- **Information shown**
=== Section Start ===

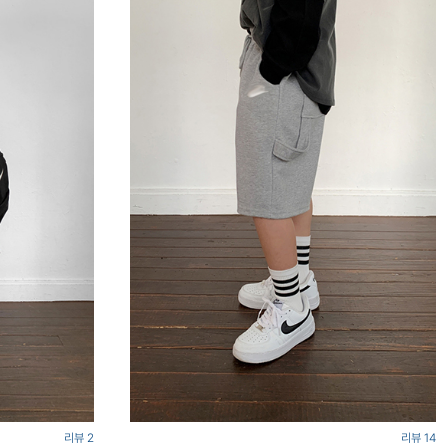
리뷰 2
리뷰 14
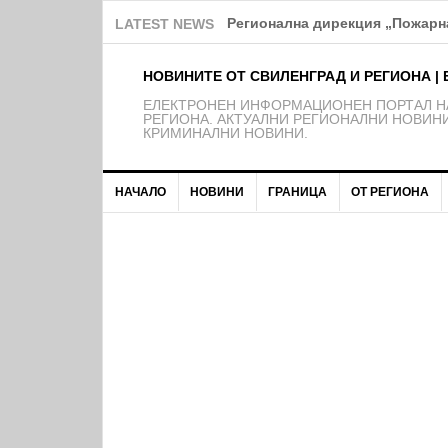
Регионална дирекция „Пожарна
LATEST NEWS
НОВИНИТЕ ОТ СВИЛЕНГРАД И РЕГИОНА | 
EЛЕКТРОНЕН ИНФОРМАЦИОНЕН ПОРТАЛ НА
РЕГИОНА. АКТУАЛНИ РЕГИОНАЛНИ НОВИНИ
КРИМИНАЛНИ НОВИНИ.
НАЧАЛО
НОВИНИ
ГРАНИЦА
ОТ РЕГИОНА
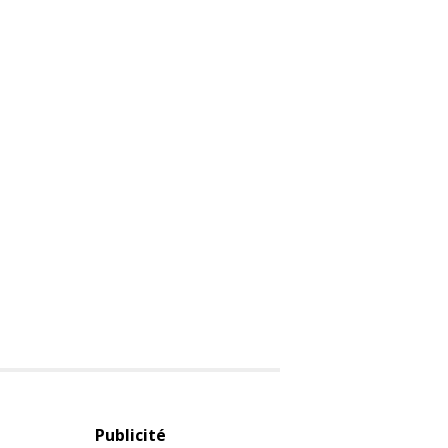
Publicité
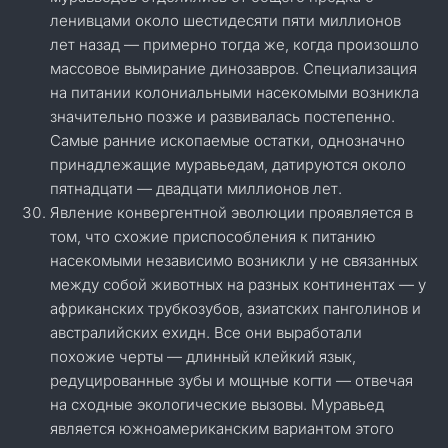
ленивцами около шестидесяти пяти миллионов
лет назад — примерно тогда же, когда произошло
массовое вымирание динозавров. Специализация
на питании колониальными насекомыми возникла
значительно позже и развивалась постепенно.
Самые ранние ископаемые остатки, однозначно
принадлежащие муравьедам, датируются около
пятнадцати — двадцати миллионов лет.
Явление конвергентной эволюции проявляется в
том, что схожие приспособления к питанию
насекомыми независимо возникли у не связанных
между собой животных на разных континентах — у
африканских трубкозубов, азиатских панголинов и
австралийских ехидн. Все они выработали
похожие черты — длинный клейкий язык,
редуцированные зубы и мощные когти — отвечая
на сходные экологические вызовы. Муравьед
является южноамериканским вариантом этого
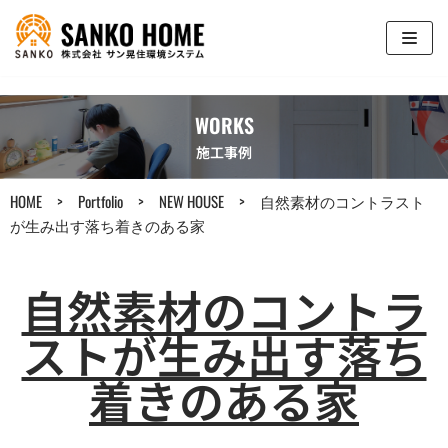
コ
ン
テ
WORKS
ン
ツ
施工事例
へ
ス
HOME
>
Portfolio
>
NEW HOUSE
>
自然素材のコントラスト
キ
が生み出す落ち着きのある家
ッ
プ
自然素材のコントラ
ストが生み出す落ち
着きのある家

=== Section End ===

- **Instructions to follow**
Copy each line of the listing that includes "миллионов".

- **Response**
ленивцами около шестидесяти пяти миллионов
пятнадцати — двадцати миллионов лет.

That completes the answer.